Opinions are divided on the City’s plans to build 10 tower blocks in Pasila near where some SLOAP (space left over after planning) currently offers urban farming, petanque and antique railway enthusiasts space to flourish. The towers are said to promote dense and therefore sustainable urban living, Pasila is the right place for la-defense-like towers, Helsinki needs some pizzazz in its architecture – such are the views in favour. But then again such tall buildings won’t work at this latitude, nobody really likes high-rise living, quality of workmanship and building is unlikely to be good enough to keep the area pleasant (contra). Right, renderings from Cino Zucchi Architetti, more here.

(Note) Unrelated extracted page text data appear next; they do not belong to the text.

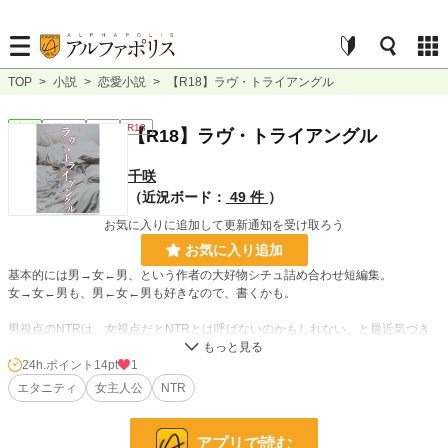
TOP
>
小説
>
恋愛小説
>
【R18】ラヴ・トライアングル
恋愛
連載中
長編
R18
【R18】ラヴ・トライアングル
千咲
（近況ボード：
49 件
）
お気に入りに追加して更新通知を受け取ろう
お気に入り追加
基本的には男→女←男、という作者の大好物シチュ詰め合わせ短編集。
女→女←男も、男←女←男も好きなので、書くかも。
男視点のNTRは、女視点だとNTRとは呼ばないのかもしれない、と最近気づき
ました。なんと呼べばいいのか悩んだ挙句、「三角関係」に落ち着きました。
24h.ポイント
14pt
1
本気でも快楽落ちでも、クズ男でも流されビッチでも、倫理観ゼロでも、ハピエ
エタニティ
女主人公
NTR
ン・バドエン・メリバ、地雷なく美味しく食べられる方向けの短編集（たまに群
像劇）です。
アプリで読む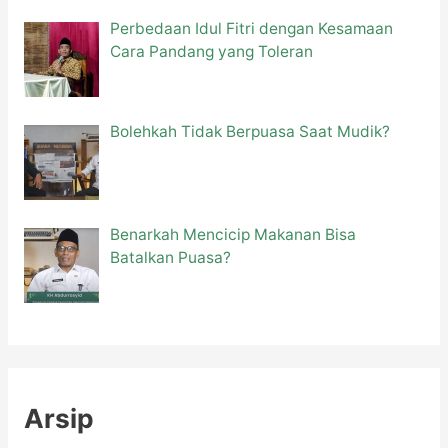
Perbedaan Idul Fitri dengan Kesamaan
Cara Pandang yang Toleran
Bolehkah Tidak Berpuasa Saat Mudik?
Benarkah Mencicip Makanan Bisa
Batalkan Puasa?
Arsip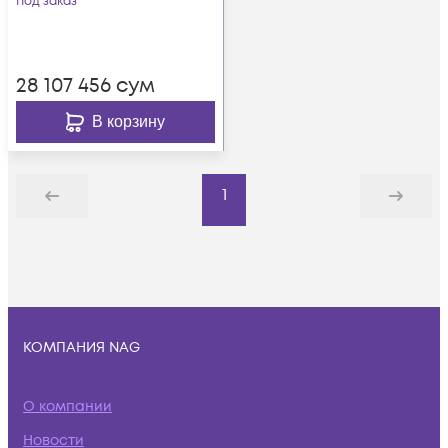
Под заказ
28 107 456
сум
В корзину
1
Назад
Дальше
КОМПАНИЯ NAG
О компании
Новости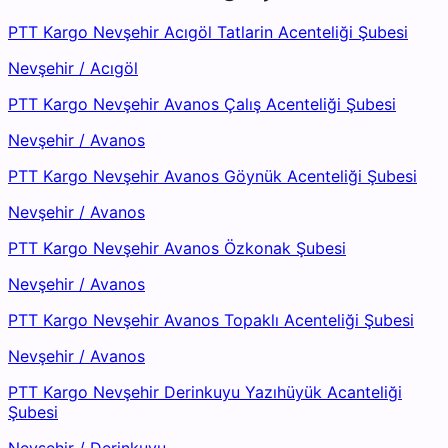
PTT Kargo Nevşehir Acıgöl Tatlarin Acenteliği Şubesi
Nevşehir
/
Acıgöl
PTT Kargo Nevşehir Avanos Çalış Acenteliği Şubesi
Nevşehir
/
Avanos
PTT Kargo Nevşehir Avanos Göynük Acenteliği Şubesi
Nevşehir
/
Avanos
PTT Kargo Nevşehir Avanos Özkonak Şubesi
Nevşehir
/
Avanos
PTT Kargo Nevşehir Avanos Topaklı Acenteliği Şubesi
Nevşehir
/
Avanos
PTT Kargo Nevşehir Derinkuyu Yazıhüyük Acanteliği
Şubesi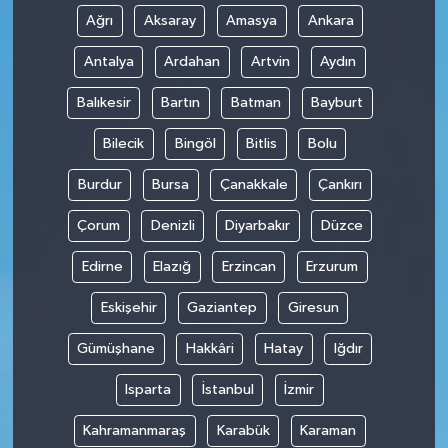
Ağrı
Aksaray
Amasya
Ankara
Antalya
Ardahan
Artvin
Aydın
Balıkesir
Bartın
Batman
Bayburt
Bilecik
Bingöl
Bitlis
Bolu
Burdur
Bursa
Çanakkale
Çankırı
Çorum
Denizli
Diyarbakır
Düzce
Edirne
Elazığ
Erzincan
Erzurum
Eskişehir
Gaziantep
Giresun
Gümüşhane
Hakkâri
Hatay
Iğdır
Isparta
İstanbul
İzmir
Kahramanmaraş
Karabük
Karaman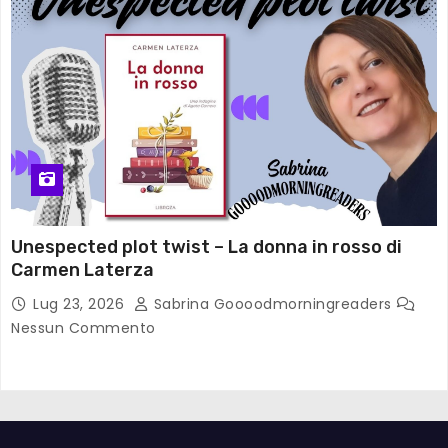
Unespected plot twist – La donna in rosso di
Carmen Laterza
Lug 23, 2026
Sabrina Goooodmorningreaders
Nessun Commento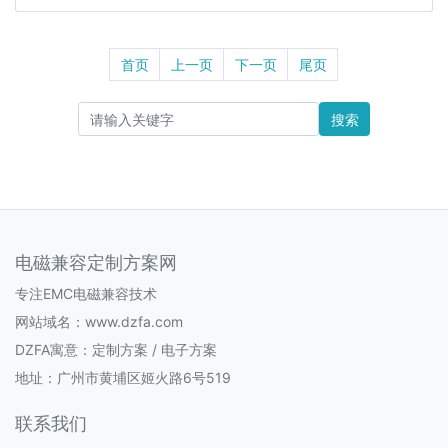
首页
上一页
下一页
尾页
搜索
电磁兼容定制方案网
专注EMC电磁兼容技术
网站域名：www.dzfa.com
DZFA寓意：定制方案 / 电子方案
地址：广州市黄埔区姬火路6号519
联系我们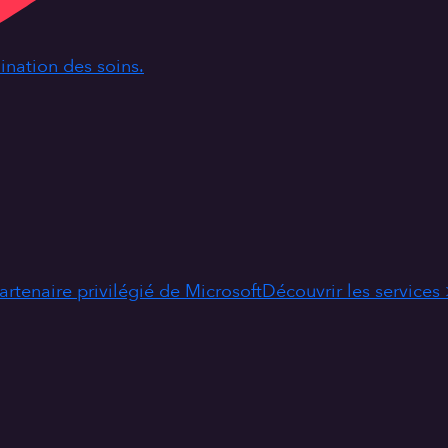
dination des soins.
artenaire privilégié de Microsoft
Découvrir les services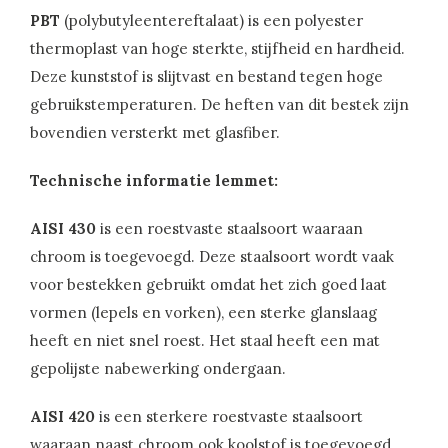
PBT
(polybutyleentereftalaat) is een polyester
thermoplast van hoge sterkte, stijfheid en hardheid.
Deze kunststof is slijtvast en bestand tegen hoge
gebruikstemperaturen. De heften van dit bestek zijn
bovendien versterkt met glasfiber.
Technische informatie lemmet:
AISI 430
is een roestvaste staalsoort waaraan
chroom is toegevoegd. Deze staalsoort wordt vaak
voor bestekken gebruikt omdat het zich goed laat
vormen (lepels en vorken), een sterke glanslaag
heeft en niet snel roest. Het staal heeft een mat
gepolijste nabewerking ondergaan.
AISI 420
is een sterkere roestvaste staalsoort
waaraan naast chroom ook koolstof is toegevoegd.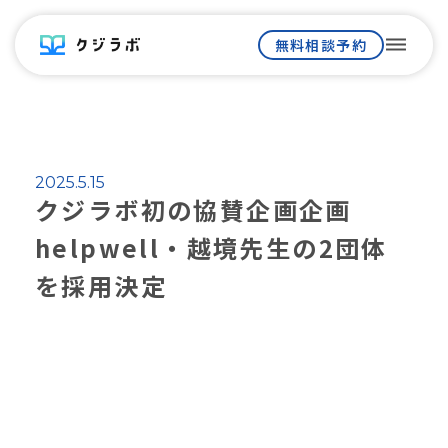
dehaze
無料相談予約
2025.5.15
クジラボ初の協賛企画企画
helpwell・越境先生の2団体
を採用決定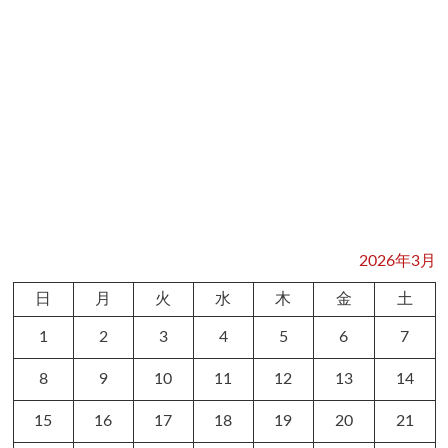
2026年3月
日
月
火
水
木
金
土
1
2
3
4
5
6
7
8
9
10
11
12
13
14
15
16
17
18
19
20
21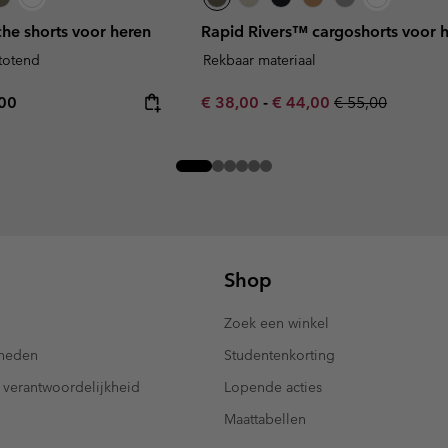
he shorts voor heren
Rapid Rivers™ cargoshorts voor 
stotend
Rekbaar materiaal
rice:
mum price:
Minimum sale price:
Maximum sale price:
Regular price:
,00
€ 38,00
-
€ 44,00
€ 55,00
Shop
Zoek een winkel
kheden
Studentenkorting
 verantwoordelijkheid
Lopende acties
Maattabellen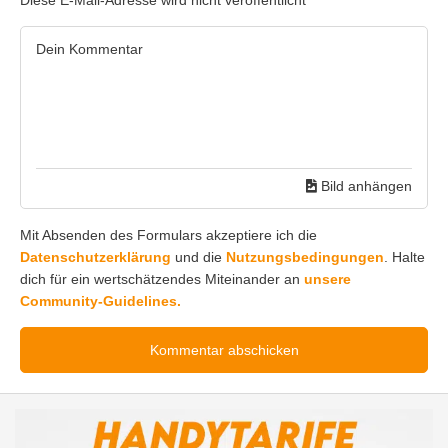
Diese E-Mail-Adresse wird nicht veröffentlicht
Bild anhängen
Mit Absenden des Formulars akzeptiere ich die
Datenschutzerklärung
und die
Nutzungsbedingungen
. Halte
dich für ein wertschätzendes Miteinander an
unsere
Community-Guidelines.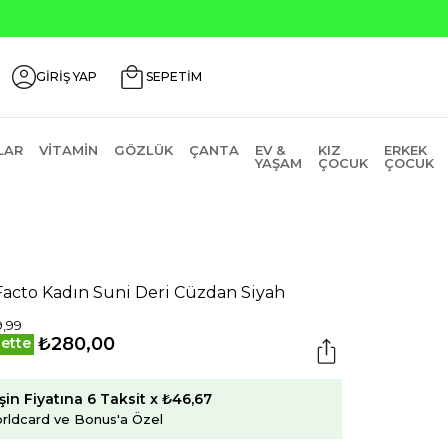
GİRİŞ YAP
SEPETİM
LAR
VITAMIN
GÖZLÜK
ÇANTA
EV &
KIZ
ERKEK
YAŞAM
ÇOCUK
ÇOCUK
acto Kadın Suni Deri Cüzdan Siyah
,99
₺280,00
ette
şin Fiyatına 6 Taksit x ₺46,67
rldcard ve Bonus'a Özel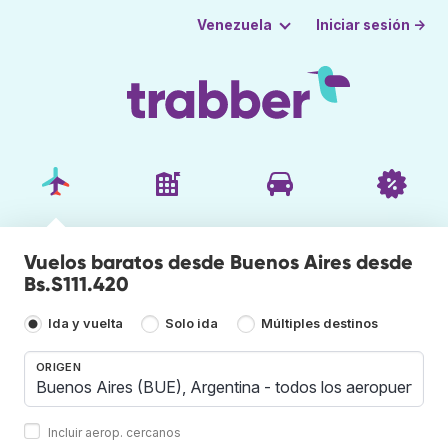
Iniciar sesión →
Venezuela
Vuelos baratos desde Buenos Aires desde
Bs.S111.420
Ida y vuelta
Solo ida
Múltiples destinos
ORIGEN
Incluir aerop. cercanos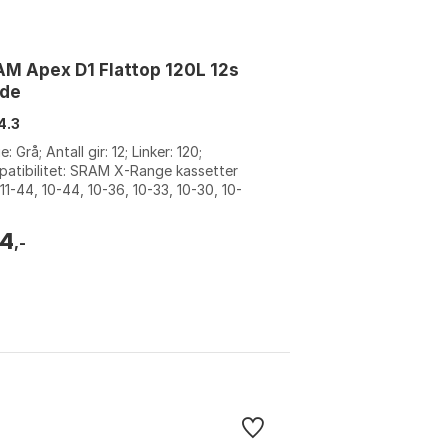
M Apex D1 Flattop 120L 12s
ede
4.3
e: Grå; Antall gir: 12; Linker: 120;
atibilitet: SRAM X-Range kassetter
 11-44, 10-44, 10-36, 10-33, 10-30, 10-
Farge: Silver. Størrelse: 114 Li...
4
,-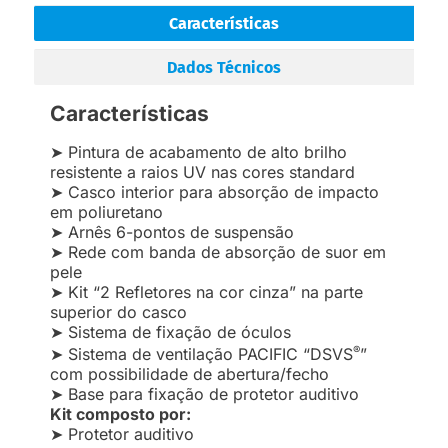
Características
Dados Técnicos
Características
➤ Pintura de acabamento de alto brilho
resistente a raios UV nas cores standard
➤ Casco interior para absorção de impacto
em poliuretano
➤ Arnês 6-pontos de suspensão
➤ Rede com banda de absorção de suor em
pele
➤ Kit “2 Refletores na cor cinza” na parte
superior do casco
➤ Sistema de fixação de óculos
®
➤ Sistema de ventilação PACIFIC “DSVS
”
com possibilidade de abertura/fecho
➤ Base para fixação de protetor auditivo
Kit composto por:
➤ Protetor auditivo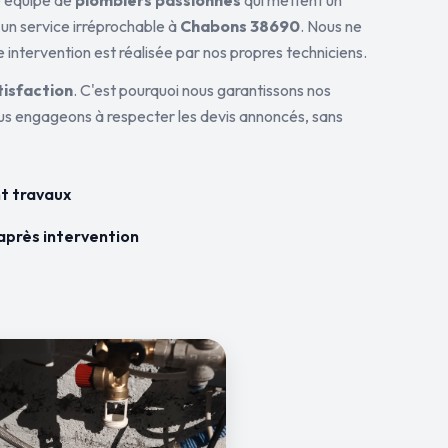
ne équipe de
plombiers passionnés
qui mettent un
 un service irréprochable à
Chabons 38690
. Nous ne
 intervention est réalisée par nos propres techniciens.
tisfaction
. C'est pourquoi nous garantissons nos
ous engageons à respecter les devis annoncés, sans
t travaux
après intervention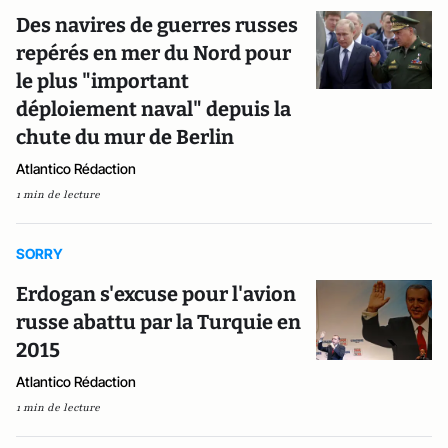
Des navires de guerres russes
repérés en mer du Nord pour
le plus "important
déploiement naval" depuis la
chute du mur de Berlin
Atlantico Rédaction
1 min de lecture
SORRY
Erdogan s'excuse pour l'avion
russe abattu par la Turquie en
2015
Atlantico Rédaction
1 min de lecture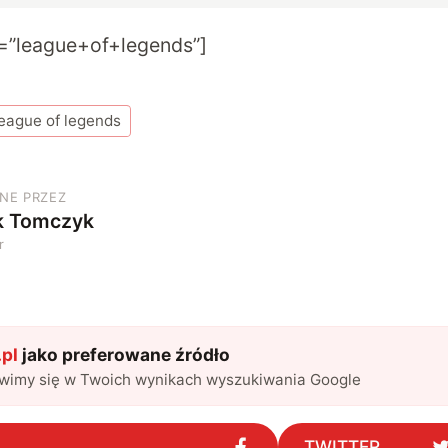
=”league+of+legends”]
league of legends
NE PRZEZ
k Tomczyk
r
pl
jako preferowane źródło
awimy się w Twoich wynikach wyszukiwania Google
TWITTER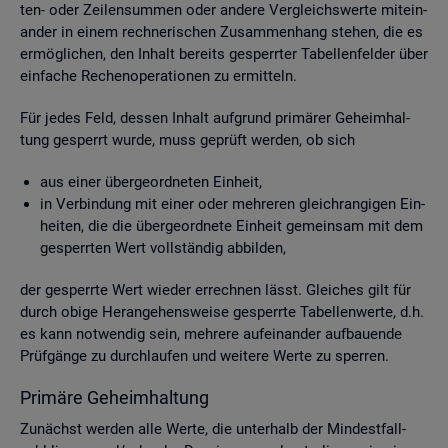
ten- oder Zei­len­sum­men oder an­de­re Ver­gleichs­wer­te mit­ein­
an­der in einem rech­ne­ri­schen Zu­sam­men­hang ste­hen, die es
er­mög­li­chen, den In­halt be­reits ge­sperr­ter Ta­bel­len­fel­der über
ein­fa­che Re­chen­ope­ra­tio­nen zu er­mit­teln.
Für jedes Feld, des­sen In­halt auf­grund pri­mä­rer Ge­heim­hal­
tung ge­sperrt wurde, muss ge­prüft wer­den, ob sich
aus einer über­ge­ord­ne­ten Ein­heit,
in Ver­bin­dung mit einer oder meh­re­ren gleich­ran­gi­gen Ein­
hei­ten, die die über­ge­ord­ne­te Ein­heit ge­mein­sam mit dem
ge­sperr­ten Wert voll­stän­dig ab­bil­den,
der ge­sperr­te Wert wie­der er­rech­nen lässt. Glei­ches gilt für
durch obige Her­an­ge­hens­wei­se ge­sperr­te Ta­bel­len­wer­te, d.h.
es kann not­wen­dig sein, meh­re­re auf­ein­an­der auf­bau­en­de
Prüf­gän­ge zu durch­lau­fen und wei­te­re Werte zu sper­ren.
Pri­mä­re Ge­heim­hal­tung
Zu­nächst wer­den alle Werte, die un­ter­halb der Min­dest­fall­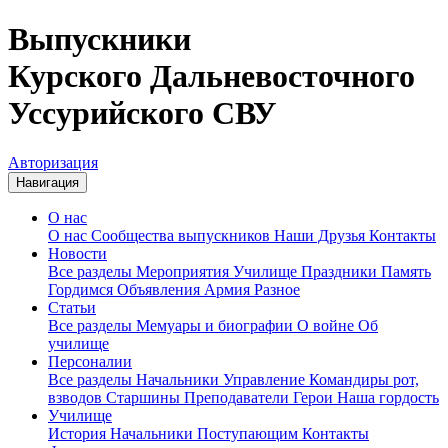
Выпускники
Курского Дальневосточного
Уссурийского СВУ
Авторизация
Навигация
О нас
О нас
Сообщества выпускников
Наши Друзья
Контакты
Новости
Все разделы
Мероприятия
Училище
Праздники
Память
Гордимся
Объявления
Армия
Разное
Статьи
Все разделы
Мемуары и биографии
О войне
Об
училище
Персоналии
Все разделы
Начальники
Управление
Командиры рот,
взводов
Старшины
Преподаватели
Герои
Наша гордость
Училище
История
Начальники
Поступающим
Контакты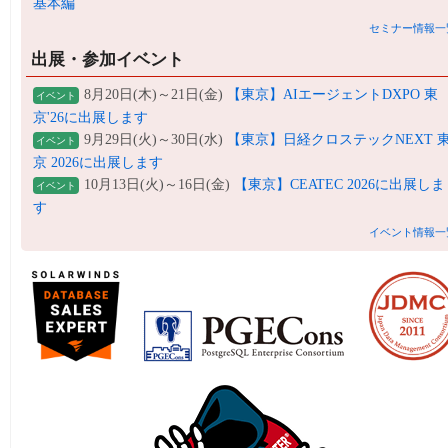
基本編
セミナー情報一
出展・参加イベント
8月20日(木)～21日(金)
【東京】AIエージェントDXPO 東
イベント
京'26に出展します
9月29日(火)～30日(水)
【東京】日経クロステックNEXT 
イベント
京 2026に出展します
10月13日(火)～16日(金)
【東京】CEATEC 2026に出展しま
イベント
す
イベント情報一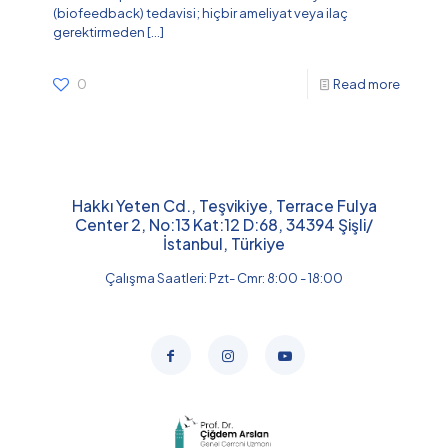
(biofeedback) tedavisi; hiçbir ameliyat veya ilaç
gerektirmeden
[…]
0
Read more
Hakkı Yeten Cd., Teşvikiye, Terrace Fulya
Center 2, No:13 Kat:12 D:68, 34394 Şişli/
İstanbul, Türkiye
Çalışma Saatleri: Pzt- Cmr: 8:00 - 18:00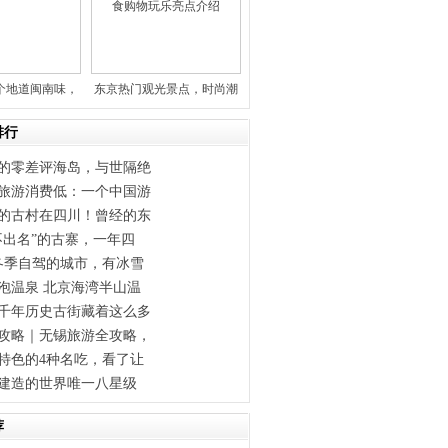
个地道闽南味，
东京热门观光景点，时尚潮
你旅
流中心
排行
的零差评海岛，与世隔绝
旅游消费低：一个中国游
的古村在四川！曾经的东
不出名”的古寨，一年四
冬季自驾的城市，有冰雪
泡温泉 北京海湾半山温
千年历史古街藏着这么多
攻略｜无锡旅游全攻略，
特色的4种名吃，看了让
金建造的世界唯一八星级
荐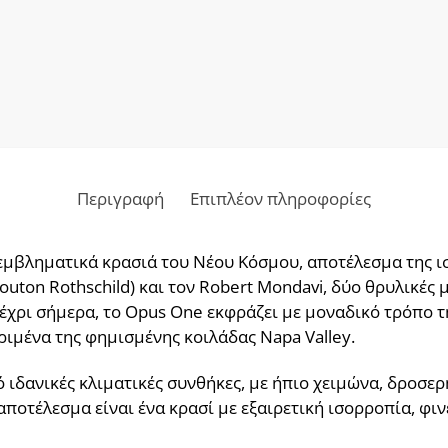
Περιγραφή
Επιπλέον πληροφορίες
 εμβληματικά κρασιά του Νέου Κόσμου, αποτέλεσμα της 
Mouton Rothschild) και τον Robert Mondavi, δύο θρυλικές
μέχρι σήμερα, το Opus One εκφράζει με μοναδικό τρόπο τ
ριμένα της φημισμένης κοιλάδας Napa Valley.
ιδανικές κλιματικές συνθήκες, με ήπιο χειμώνα, δροσερή
ποτέλεσμα είναι ένα κρασί με εξαιρετική ισορροπία, φι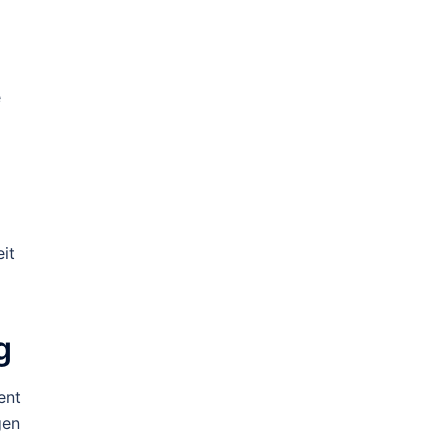
e
it
g
ent
gen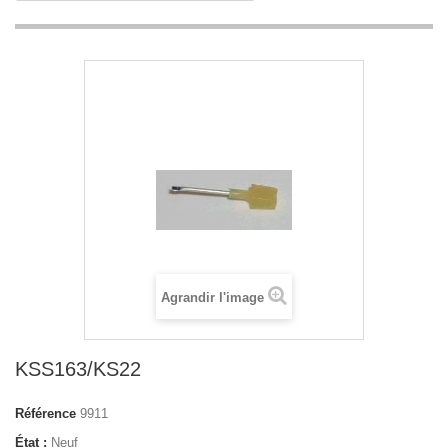
Agrandir l'image
KSS163/KS22
Référence
9911
État :
Neuf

Perhaps inspired by the news, one tongue-in-cheek (or not) letter to the editor in The Usual suggests that on Katajanokka instead of the gigantic ice-cube-like hotel designed by Swiss architects, Helsinki should erect a monument to Finland and its modern spirit: a wooden skyscraper. That would convey all the right messages.
Related, or not, to questions of urban form and ideas about concentration (people, power, buildings) elsewhere talk turns to a feature of Finnish society which even many social critics prefer to ignore, namely continuing support for corporatism and monopolies. On 18.11 in HS a Canadian journalist living in Helsinki, Brett Young, writes:
Suomi on pieni maa, jota hallitsevat dynaamiset monopolit. [Finland is a small country dominated by dynamic monopolies.]
[… a country that produces high-quality products for global markets and remains internationally competitive despite its small size and the semi-monopolies that force their way everywhere.]
In the same issue author Kjell Westö notes how often it’s commented on in Finland that in a small country power becomes concentrated, this is apparently totally natural. Secretly Finland is perhaps a little smaller than other countries with an equally small population, he muses, since power has the habit of concentrating just that little bit more here.